There will not be more than one term in the same degree.
If you do not represent all your polynomials (the initial inputs as well as those you get out of doing arithmetic on polynomials) as above, you will lose credit even if your results are mathematically correct.
Implementation and Grading
Download the attached polynomial_project.zip file to your computer. DO NOT unzip it. Instead, follow the instructions on the Eclipse page under the section "Importing a Zipped Project into Eclipse" to get the entire project into your Eclipse workspace.
You will see a project called Polynomial with the following classes in package poly:
Node
Term
Polynomial
Polytest
(Aside from these, there are also three sample input files, described in the Running the Program section below.)
You need to complete the implementation of the Polynomial class where indicated in the following methods:
Method | Grading Points |
---|---|
evaluate | 10 |
add | 25 |
multiply | 25 |
Efficiency is not a requirement for any of the methods. And, you can use Math class methods as needed.
Note: You will get a zero if you use any other data structure (e.g. array/arraylist) anywhere in your implementation, for any reason, even if it has nothing to do with the actual polynomial operations. You must work with linked lists ONLY all the way through.
Observe the following rules while working on Polynomial.java:
Only fill in the code in the methods add, multiply, and evaluate where indicated.
In methods that return a Polynomial (add and multiply), the polynomial that is returned must be represented as described in the "Notes about representation" part of the Background section above. Your method will not get credit if the returned polynomial does not adhere to this representation, even it is mathematically correct. Also see the "Notes about empty (zero) polynomials" at the end of the Running the program section below.
DO NOT remove the import statements at the top of any of the given classes.
DO NOT add any import statements to the original list of imports in Polynomial.java
DO NOT change the headers of ANY of the given methods
DO NOT change/remove any of the given class fields
DO NOT add any new class fields.
YOU MAY add new helper methods, but you must declare them private.
Do not change Node and Term in any way. You will not be submitting them, and we will be using the original versions to test your Polynomial implementation.
If you wish to change Polytest, feel free. You will not be submitting it, and we will not be using it to grade your Polynomial submission.
Running the program
There are three sample input files for you to test (they should be under the project folder in Eclipse):
A file ptest1.txt that contains the polynomial
4x^5 - 2x^3 + 2x + 3
A file ptest2.txt that contains the polynomial
8x^4 + 4x^3 - 3x + 9
A file ptest1opp.txt that contains the polynomial
-4x^5 + 2x^3 - 2x - 3
(the negation of the polynomial in ptest1)

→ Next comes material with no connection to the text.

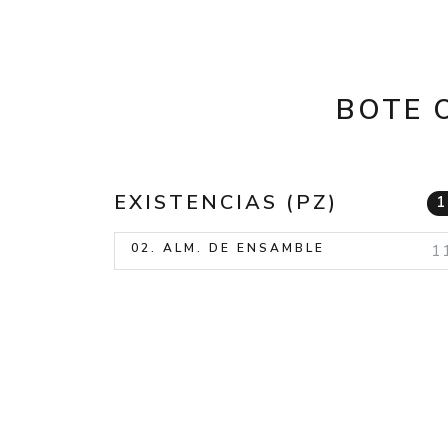
BOTE 
EXISTENCIAS (PZ)
02. ALM. DE ENSAMBLE
1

In each of these files, each line is a term, with the first value being the coefficient, and the second value being the degree. The terms are listed in descending order of degrees and the respective non-zero coefficients. Remember that when you store a polynomial in a linked list, you will store it in ascending order of degrees. (This is actually already implemented by the Polynomial constructor when it reads a polynomial from an input file. All you have to do is make sure you stick with this rule when you add and multiply.)
You may assume that we will NOT test with an invalid polynomial file, i.e. every test input file will either have at least one term in the correct format, or will be empty (see Notes about empty (zero) polynomials below). So you don't need to check for validity of input.

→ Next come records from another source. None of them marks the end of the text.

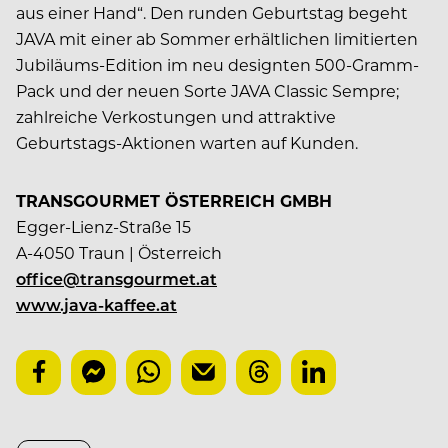
aus einer Hand“. Den runden Geburtstag begeht
JAVA mit einer ab Sommer erhältlichen limitierten
Jubiläums-Edition im neu designten 500-Gramm-
Pack und der neuen Sorte JAVA Classic Sempre;
zahlreiche Verkostungen und attraktive
Geburtstags-Aktionen warten auf Kunden.
TRANSGOURMET ÖSTERREICH GMBH
Egger-Lienz-Straße 15
A-4050 Traun | Österreich
office@transgourmet.at
www.java-kaffee.at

Here's a sample run of the driver, Polytest. Apart from ptest1.txt, ptest2.txt, and ptest1opp.txt, a fourth test polynomial file, ptestnull.txt is also used. This is an empty file that stands for a null (zero) polynomial - you will need to create this yourself. See notes after the test run for special instructions regarding zero polynomials.

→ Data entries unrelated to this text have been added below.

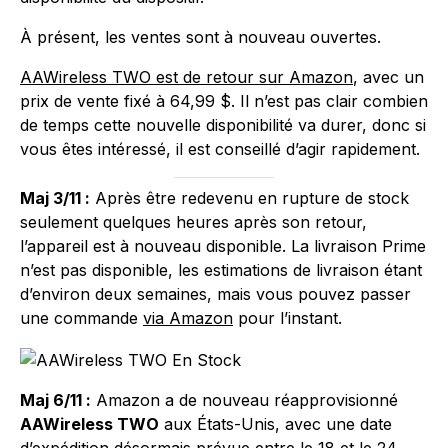
À présent, les ventes sont à nouveau ouvertes.
AAWireless TWO est de retour sur Amazon
, avec un
prix de vente fixé à 64,99 $. Il n’est pas clair combien
de temps cette nouvelle disponibilité va durer, donc si
vous êtes intéressé, il est conseillé d’agir rapidement.
Maj 3/11 :
Après être redevenu en rupture de stock
seulement quelques heures après son retour,
l’appareil est à nouveau disponible. La livraison Prime
n’est pas disponible, les estimations de livraison étant
d’environ deux semaines, mais vous pouvez passer
une commande
via Amazon
pour l’instant.
Maj 6/11 :
Amazon a de nouveau réapprovisionné
AAWireless TWO
aux États-Unis, avec une date
d’expédition désormais prévue entre le 18 et le 24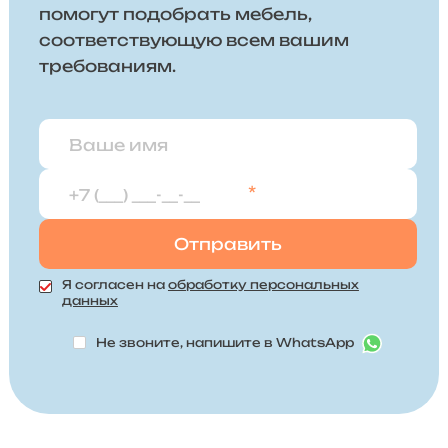
помогут подобрать мебель,
соответствующую всем вашим
требованиям.
*
Я согласен на
обработку персональных
данных
Не звоните, напишите в WhatsApp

Enter the name of the polynomial file => ptest1.txt 4.0x^5 + -2.0x^3 + 2.0x + 3.0 1. ADD polynomial 2. MULTIPLY polynomial 3. EVALUATE polynomial 4. QUIT Enter choice # => 1 Enter the file containing the polynomial to add => ptest2.txt 8.0x^4 + 4.0x^3 + -3.0x + 9.0 Sum: 4.0x^5 + 8.0x^4 + 2.0x^3 + -1.0x + 12.0 1. ADD polynomial 2. MULTIPLY polynomial 3. EVALUATE polynomial 4. QUIT Enter choice # => 1 Enter the file containing the polynomial to add => ptest1opp.txt -4.0x^5 + 2.0x^3 + -2.0x + -3.0 Sum: 0 1. ADD polynomial 2. MULTIPLY polynomial 3. EVALUATE polynomial 4. QUIT Enter choice # => 1 Enter the file containing the polynomial to add => ptestnull.txt 0 Sum: 4.0x^5 + -2.0x^3 + 2.0x + 3.0 1. ADD polynomial 2. MULTIPLY polynomial 3. EVALUATE polynomial 4. QUIT Enter choice # => 2 Enter the file containing the polynomial to multiply => ptest2 8.0x^4 + 4.0x^3 + -3.0x + 9.0 Product: 32.0x^9 + 16.0x^8 + -16.0x^7 + -20.0x^6 + 52.0x^5 + 38.0x^4 + -6.0x^3 + -6.0x^2 + 9.0x + 27.0 1. ADD polynomial 2. MULTIPLY polynomial 3. EVALUATE polynomial 4. QUIT Enter choice # => 3 Enter the evaluation point x => 2 Value at 2.0: 119.0 1. ADD polynomial 2. MULTIPLY polynomial 3. EVALUATE polynomial 4. QUIT Enter choice # => 4
The sample tests we have given you are just for starters. You will need to create other tests of your own on which you can run your code. For every test you run, be careful to keep your test input in the same format as the test files provided, otherwise Polytest will not work correctly. And make sure your test file is in the same folder as the other files, i.e. under Polynomial.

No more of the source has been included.